* PROBLEM REQUIREMENTS *
Report the count of lines in the listing below that include the string "content", with no other text.

* EXTRACTED DATA *
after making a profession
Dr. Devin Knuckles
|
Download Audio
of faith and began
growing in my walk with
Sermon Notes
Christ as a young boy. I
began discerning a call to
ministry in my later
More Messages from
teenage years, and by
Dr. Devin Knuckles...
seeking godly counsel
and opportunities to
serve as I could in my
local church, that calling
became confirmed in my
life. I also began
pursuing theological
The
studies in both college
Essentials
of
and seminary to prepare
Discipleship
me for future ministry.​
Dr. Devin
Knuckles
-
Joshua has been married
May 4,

--

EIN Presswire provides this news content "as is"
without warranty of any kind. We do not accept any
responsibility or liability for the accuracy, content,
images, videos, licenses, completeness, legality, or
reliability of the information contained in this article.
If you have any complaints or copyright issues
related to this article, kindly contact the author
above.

* SOLUTION TO THIS PROBLEM *
2